### [WHAT YOU HAVE TO DO]
Determine the number of lines in the entries below in which the word "Greifswald" appears, and reply with that number only.

*** Opening of GIVEN DATA ***

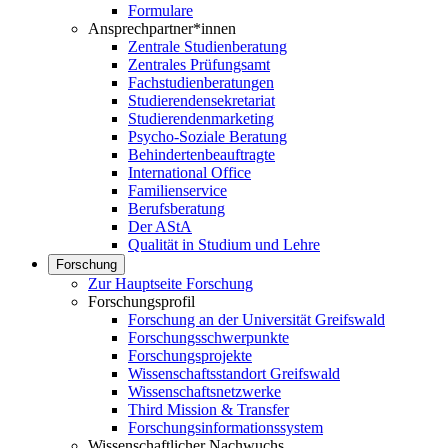
Formulare
Ansprechpartner*innen
Zentrale Studienberatung
Zentrales Prüfungsamt
Fachstudienberatungen
Studierendensekretariat
Studierendenmarketing
Psycho-Soziale Beratung
Behindertenbeauftragte
International Office
Familienservice
Berufsberatung
Der AStA
Qualität in Studium und Lehre
Forschung
Zur Hauptseite Forschung
Forschungsprofil
Forschung an der Universität Greifswald
Forschungsschwerpunkte
Forschungsprojekte
Wissenschaftsstandort Greifswald
Wissenschaftsnetzwerke
Third Mission & Transfer
Forschungsinformationssystem
Wissenschaftlicher Nachwuchs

*** Close of GIVEN DATA ***

### [RESULT FOR THIS TASK]
2